> _RECORDS PROVIDED_
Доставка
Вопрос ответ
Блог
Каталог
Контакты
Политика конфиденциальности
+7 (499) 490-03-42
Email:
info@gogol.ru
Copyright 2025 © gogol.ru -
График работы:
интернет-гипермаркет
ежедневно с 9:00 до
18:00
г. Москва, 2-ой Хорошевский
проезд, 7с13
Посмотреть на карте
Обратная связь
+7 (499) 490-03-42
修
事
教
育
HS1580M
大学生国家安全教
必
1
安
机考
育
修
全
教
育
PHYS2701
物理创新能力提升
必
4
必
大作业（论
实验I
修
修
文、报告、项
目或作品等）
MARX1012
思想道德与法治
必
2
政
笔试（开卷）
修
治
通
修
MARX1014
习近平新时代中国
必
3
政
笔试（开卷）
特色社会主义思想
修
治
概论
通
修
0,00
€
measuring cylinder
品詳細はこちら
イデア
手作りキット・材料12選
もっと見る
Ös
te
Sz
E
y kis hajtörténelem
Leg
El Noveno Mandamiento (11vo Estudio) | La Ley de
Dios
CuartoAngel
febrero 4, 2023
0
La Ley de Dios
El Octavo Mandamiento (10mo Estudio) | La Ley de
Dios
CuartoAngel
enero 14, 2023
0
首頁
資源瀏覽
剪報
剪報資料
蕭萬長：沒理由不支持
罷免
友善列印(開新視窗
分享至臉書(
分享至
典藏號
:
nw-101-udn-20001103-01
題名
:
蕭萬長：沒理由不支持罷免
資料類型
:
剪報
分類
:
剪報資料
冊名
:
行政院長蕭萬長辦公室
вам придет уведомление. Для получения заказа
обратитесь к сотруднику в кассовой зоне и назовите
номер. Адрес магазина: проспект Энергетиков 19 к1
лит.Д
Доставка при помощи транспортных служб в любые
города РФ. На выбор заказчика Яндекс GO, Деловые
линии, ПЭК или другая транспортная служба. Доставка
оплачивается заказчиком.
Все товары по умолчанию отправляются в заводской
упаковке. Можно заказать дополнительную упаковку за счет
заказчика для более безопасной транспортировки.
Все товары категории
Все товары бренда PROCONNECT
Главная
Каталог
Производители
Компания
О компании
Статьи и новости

> _TASK PROMPT_
Examine the records and pull out every line where the string "Estudio" occurs.

> _WRITTEN ANSWER_
El Noveno Mandamiento (11vo Estudio) | La Ley de
El Octavo Mandamiento (10mo Estudio) | La Ley de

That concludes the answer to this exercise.